Utilising an instrumental variable method and the 2012 Canadian Community Health Survey-Mental Health, this study examines the link between work and mental health. The estimations show that poor mental health considerably lowers employment outcomes when using a family member's mental health issue(s) as an instrument. These results hold up under a variety of conditions, including the use of an alternative instrument and a looser exclusion restriction assumption. The relationship is also mostly driven by men and younger workers. The results also imply that social relationships with acquaintances and friends, as well as a loss in cognitive capacities, such as issues with motivation and focus, mediate the link. Finally, estimates demonstrate the spreading nature of this phenomenon. There is a huge overflow from poor mental health [2].

Mental health is an essential component of overall wellness. It encompasses our emotional, psychological, and social well-being. Having good mental health means that we are able to cope with life's challenges, manage our emotions effectively, and form meaningful relationships with others. However, mental health problems are not uncommon, and many people struggle with conditions such as depression, anxiety, and bipolar disorder. Understanding your emotions is the first step to managing your mental health. Emotions are natural and necessary responses to life's events, but they can be overwhelming and distressing when they are not managed effectively. Learning to recognize and label your emotions can help you better understand your thoughts and behaviors. One helpful strategy for managing emotions is mindfulness. Mindfulness involves focusing on the present moment and accepting your thoughts and feelings without judgment. Practicing mindfulness can help you become more aware of your emotions, recognize patterns of negative thinking, and learn to respond to situations in a more positive and effective way [3].

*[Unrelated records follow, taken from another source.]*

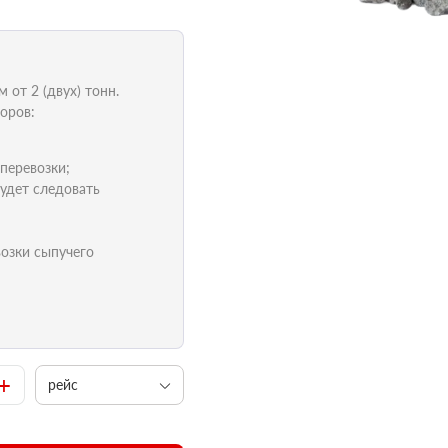
от 2 (двух) тонн.
оров:
 перевозки;
удет следовать
возки сыпучего
+
рейс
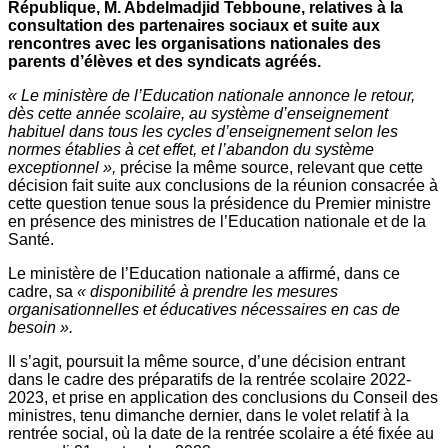
République, M. Abdelmadjid Tebboune, relatives à la
consultation des partenaires sociaux et suite aux
rencontres avec les organisations nationales des
parents d’élèves et des syndicats agréés.
« Le ministère de l’Education nationale annonce le retour,
dès cette année scolaire, au système d’enseignement
habituel dans tous les cycles d’enseignement selon les
normes établies à cet effet, et l’abandon du système
exceptionnel »,
précise la même source, relevant que cette
décision fait suite aux conclusions de la réunion consacrée à
cette question tenue sous la présidence du Premier ministre
en présence des ministres de l’Education nationale et de la
Santé.
Le ministère de l’Education nationale a affirmé, dans ce
cadre, sa
« disponibilité à prendre les mesures
organisationnelles et éducatives nécessaires en cas de
besoin ».
Il s’agit, poursuit la même source, d’une décision entrant
dans le cadre des préparatifs de la rentrée scolaire 2022-
2023, et prise en application des conclusions du Conseil des
ministres, tenu dimanche dernier, dans le volet relatif à la
rentrée social, où la date de la rentrée scolaire a été fixée au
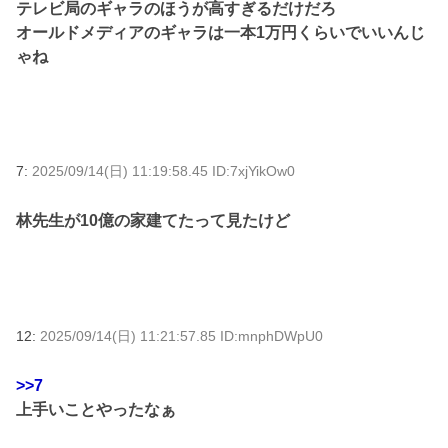
テレビ局のギャラのほうが高すぎるだけだろ
オールドメディアのギャラは一本1万円くらいでいいんじ
ゃね
7:
2025/09/14(日) 11:19:58.45 ID:7xjYikOw0
林先生が10億の家建てたって見たけど
12:
2025/09/14(日) 11:21:57.85 ID:mnphDWpU0
>>7
上手いことやったなぁ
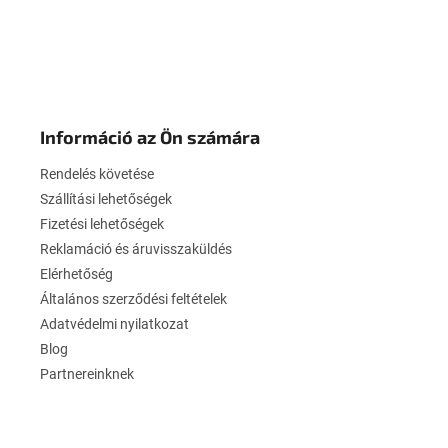
L
á
b
Információ az Ön számára
l
é
Rendelés követése
c
Szállítási lehetőségek
Fizetési lehetőségek
Reklamáció és áruvisszaküldés
Elérhetőség
Általános szerződési feltételek
Adatvédelmi nyilatkozat
Blog
Partnereinknek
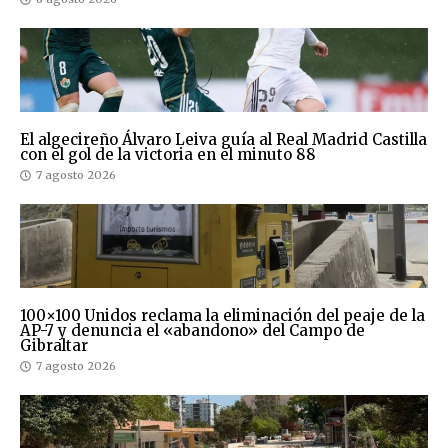
El algecireño Álvaro Leiva guía al Real Madrid Castilla
con el gol de la victoria en el minuto 88
7 agosto 2026
100×100 Unidos reclama la eliminación del peaje de la
AP-7 y denuncia el «abandono» del Campo de
Gibraltar
7 agosto 2026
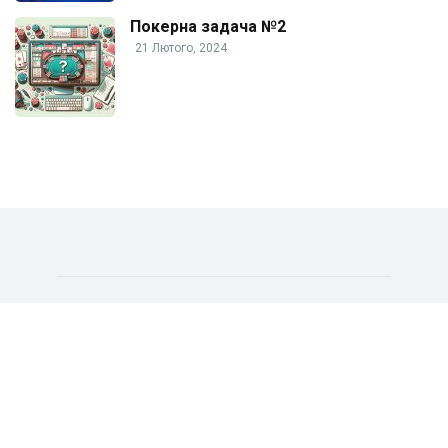
Покерна задача №2
21 Лютого, 2024
© Copyright 2005-2024 POKER.ORG.UA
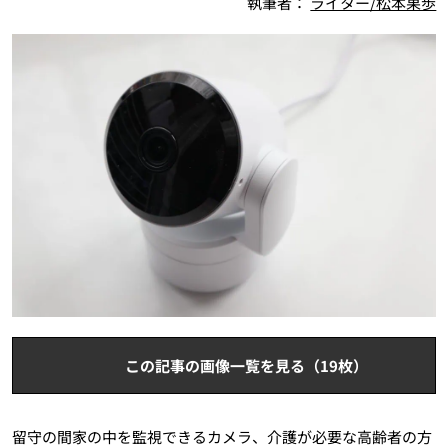
執筆者：
ライター/松本果歩
この記事の画像一覧を見る（19枚）
留守の間家の中を監視できるカメラ、介護が必要な高齢者の方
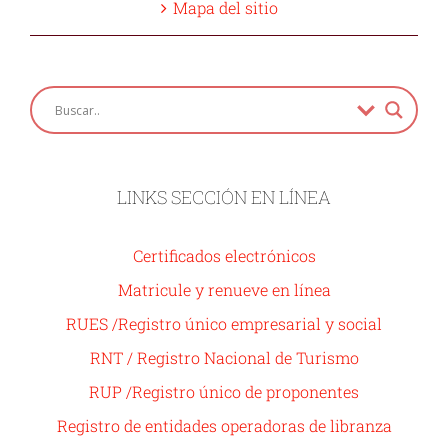
Mapa del sitio
LINKS SECCIÓN EN LÍNEA
Certificados electrónicos
Matricule y renueve en línea
RUES /Registro único empresarial y social
RNT / Registro Nacional de Turismo
RUP /Registro único de proponentes
Registro de entidades operadoras de libranza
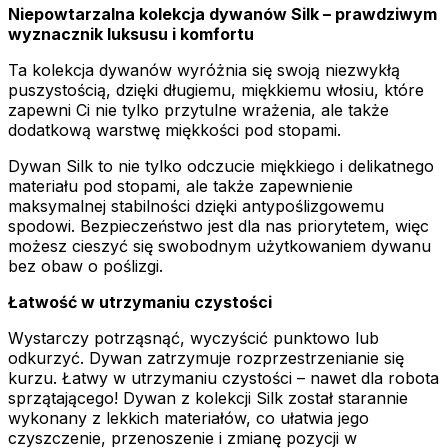
Niepowtarzalna kolekcja dywanów Silk – prawdziwym
wyznacznik luksusu i komfortu
Ta kolekcja dywanów wyróżnia się swoją niezwykłą
puszystością, dzięki długiemu, miękkiemu włosiu, które
zapewni Ci nie tylko przytulne wrażenia, ale także
dodatkową warstwę miękkości pod stopami.
Dywan Silk to nie tylko odczucie miękkiego i delikatnego
materiału pod stopami, ale także zapewnienie
maksymalnej stabilności dzięki antypoślizgowemu
spodowi. Bezpieczeństwo jest dla nas priorytetem, więc
możesz cieszyć się swobodnym użytkowaniem dywanu
bez obaw o poślizgi.
Łatwość w utrzymaniu czystości
Wystarczy potrząsnąć, wyczyścić punktowo lub
odkurzyć. Dywan zatrzymuje rozprzestrzenianie się
kurzu. Łatwy w utrzymaniu czystości – nawet dla robota
sprzątającego! Dywan z kolekcji Silk został starannie
wykonany z lekkich materiałów, co ułatwia jego
czyszczenie, przenoszenie i zmianę pozycji w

Another key component of good mental health is self-care. Self-care involves taking time to prioritize your physical and emotional needs. This may include activities such as exercise, getting enough sleep, eating a healthy diet, and engaging in hobbies or activities that you enjoy. If you are struggling with mental health issues, it is important to seek professional help. A mental health professional, such as a therapist or psychologist, can provide guidance and support as you navigate your emotions and work towards managing your mental health [4].

Findings from the few research that have been done on the topic of challenging behaviour and mental health symptoms in autistic people with intellectual disability have been conflicting. Despite the significant frequency of mental health illnesses in this community, it may be difficult to recognise and identify these disorders. No prior research on the connection between difficult behaviours and mental health employed measures created especially for this population [5].